(Dataset items)
Segment Open

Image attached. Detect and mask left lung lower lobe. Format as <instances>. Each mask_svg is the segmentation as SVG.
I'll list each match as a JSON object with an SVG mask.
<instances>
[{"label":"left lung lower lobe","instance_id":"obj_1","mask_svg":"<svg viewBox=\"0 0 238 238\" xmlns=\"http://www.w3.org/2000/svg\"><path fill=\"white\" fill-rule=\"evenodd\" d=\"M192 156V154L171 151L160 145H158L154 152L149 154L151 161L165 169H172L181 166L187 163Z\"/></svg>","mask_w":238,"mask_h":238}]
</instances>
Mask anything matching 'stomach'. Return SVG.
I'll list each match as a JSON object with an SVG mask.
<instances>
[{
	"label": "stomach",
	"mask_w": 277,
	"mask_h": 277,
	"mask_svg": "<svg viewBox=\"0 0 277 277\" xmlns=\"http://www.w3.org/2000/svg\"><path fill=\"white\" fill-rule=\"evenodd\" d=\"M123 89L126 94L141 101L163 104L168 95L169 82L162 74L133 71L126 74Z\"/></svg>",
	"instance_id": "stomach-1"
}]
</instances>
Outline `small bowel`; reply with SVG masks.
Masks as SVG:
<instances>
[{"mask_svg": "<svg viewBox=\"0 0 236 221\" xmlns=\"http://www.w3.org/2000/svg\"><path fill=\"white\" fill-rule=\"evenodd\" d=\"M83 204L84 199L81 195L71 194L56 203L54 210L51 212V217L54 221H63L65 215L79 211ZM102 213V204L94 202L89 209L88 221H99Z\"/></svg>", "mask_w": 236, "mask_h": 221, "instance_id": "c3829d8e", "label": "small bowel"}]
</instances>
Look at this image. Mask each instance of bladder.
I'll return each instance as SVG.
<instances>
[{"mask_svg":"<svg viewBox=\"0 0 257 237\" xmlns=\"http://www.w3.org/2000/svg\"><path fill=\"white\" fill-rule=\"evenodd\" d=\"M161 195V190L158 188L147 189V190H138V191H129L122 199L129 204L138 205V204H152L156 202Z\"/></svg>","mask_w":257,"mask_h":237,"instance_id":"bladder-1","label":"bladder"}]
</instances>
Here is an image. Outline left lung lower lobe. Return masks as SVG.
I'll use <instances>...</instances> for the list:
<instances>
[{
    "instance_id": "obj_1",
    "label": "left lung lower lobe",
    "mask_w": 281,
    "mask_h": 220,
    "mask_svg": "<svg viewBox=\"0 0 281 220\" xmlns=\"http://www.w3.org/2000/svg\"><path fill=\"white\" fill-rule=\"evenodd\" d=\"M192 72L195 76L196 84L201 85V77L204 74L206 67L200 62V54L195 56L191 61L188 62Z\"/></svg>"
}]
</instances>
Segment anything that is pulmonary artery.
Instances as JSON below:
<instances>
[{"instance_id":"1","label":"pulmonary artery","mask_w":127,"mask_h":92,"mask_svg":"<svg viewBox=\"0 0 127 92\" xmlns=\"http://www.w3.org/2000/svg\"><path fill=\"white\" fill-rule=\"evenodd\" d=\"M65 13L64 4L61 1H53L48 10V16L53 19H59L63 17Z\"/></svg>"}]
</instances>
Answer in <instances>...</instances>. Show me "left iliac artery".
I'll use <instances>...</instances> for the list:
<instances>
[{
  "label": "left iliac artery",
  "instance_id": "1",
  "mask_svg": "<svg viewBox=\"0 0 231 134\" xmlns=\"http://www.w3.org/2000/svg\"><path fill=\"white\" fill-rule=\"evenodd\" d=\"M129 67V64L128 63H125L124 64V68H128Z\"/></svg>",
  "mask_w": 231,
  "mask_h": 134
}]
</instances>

Segment Closed

**Action item**
Set down nothing but the lines from the one containing "Segment anything that is pulmonary artery." through the end of the entries above, exactly as written, both ends counted.

**Reply to the exercise**
Segment anything that is pulmonary artery.
Instances as JSON below:
<instances>
[{"instance_id":"1","label":"pulmonary artery","mask_w":127,"mask_h":92,"mask_svg":"<svg viewBox=\"0 0 127 92\" xmlns=\"http://www.w3.org/2000/svg\"><path fill=\"white\" fill-rule=\"evenodd\" d=\"M65 13L64 4L61 1H53L48 10V16L53 19H59L63 17Z\"/></svg>"}]
</instances>
Answer in <instances>...</instances>. Show me "left iliac artery".
I'll use <instances>...</instances> for the list:
<instances>
[{
  "label": "left iliac artery",
  "instance_id": "1",
  "mask_svg": "<svg viewBox=\"0 0 231 134\" xmlns=\"http://www.w3.org/2000/svg\"><path fill=\"white\" fill-rule=\"evenodd\" d=\"M129 67V64L128 63H125L124 64V68H128Z\"/></svg>",
  "mask_w": 231,
  "mask_h": 134
}]
</instances>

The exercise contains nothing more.